■ **Directions**: When "Illustrator" occurs in a line of the material, copy that line.

■ **Exercise data**:
>>>

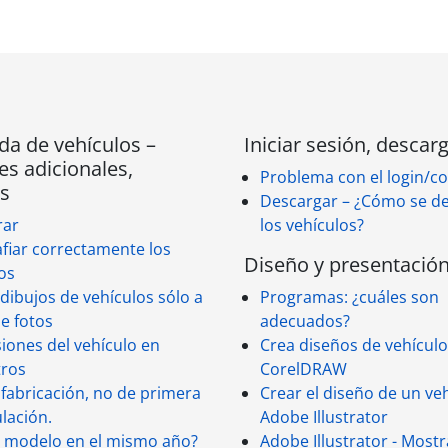
a de vehículos –
Iniciar sesión, descar
es adicionales,
Problema con el login/c
s
Descargar – ¿Cómo se d
rar
los vehículos?
fiar correctamente los
Diseño y presentació
os
dibujos de vehículos sólo a
Programas: ¿cuáles son
de fotos
adecuados?
ones del vehículo en
Crea diseños de vehícul
tros
CorelDRAW
fabricación, no de primera
Crear el diseño de un ve
lación.
Adobe Illustrator
 modelo en el mismo año?
Adobe Illustrator - Mostr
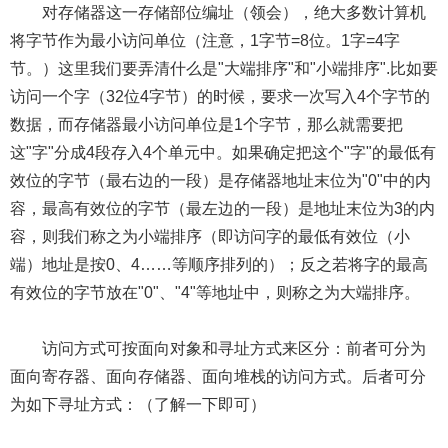
对存储器这一存储部位编址（领会），绝大多数计算机
将字节作为最小访问单位（注意，1字节=8位。1字=4字
节。）这里我们要弄清什么是"大端排序"和"小端排序".比如要
访问一个字（32位4字节）的时候，要求一次写入4个字节的
数据，而存储器最小访问单位是1个字节，那么就需要把
这"字"分成4段存入4个单元中。如果确定把这个"字"的最低有
效位的字节（最右边的一段）是存储器地址末位为"0"中的内
容，最高有效位的字节（最左边的一段）是地址末位为3的内
容，则我们称之为小端排序（即访问字的最低有效位（小
端）地址是按0、4……等顺序排列的）；反之若将字的最高
有效位的字节放在"0"、"4"等地址中，则称之为大端排序。
访问方式可按面向对象和寻址方式来区分：前者可分为
面向寄存器、面向存储器、面向堆栈的访问方式。后者可分
为如下寻址方式：（了解一下即可）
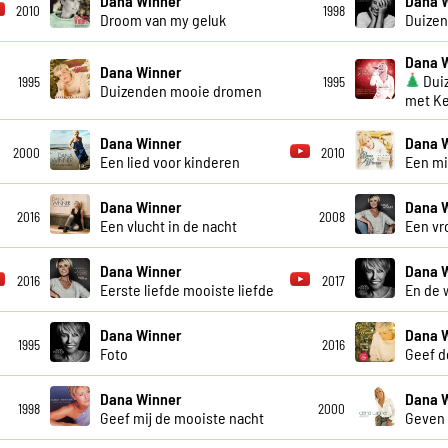
Dana Winner
Dana 
2010
1998
Droom van my geluk
Duizen
Dana 
Dana Winner
Dui
1995
1995
Duizenden mooie dromen
met Ke
Dana Winner
Dana 
2000
2010
Een lied voor kinderen
Een m
Dana Winner
Dana 
2016
2008
Een vlucht in de nacht
Een vr
Dana Winner
Dana 
2016
2017
Eerste liefde mooiste liefde
En de 
Dana Winner
Dana 
1995
2016
Foto
Geef d
Dana Winner
Dana 
1998
2000
Geef mij de mooiste nacht
Geven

<<<

■ **Written reply**:
Adobe Illustrator
Adobe Illustrator - Mostr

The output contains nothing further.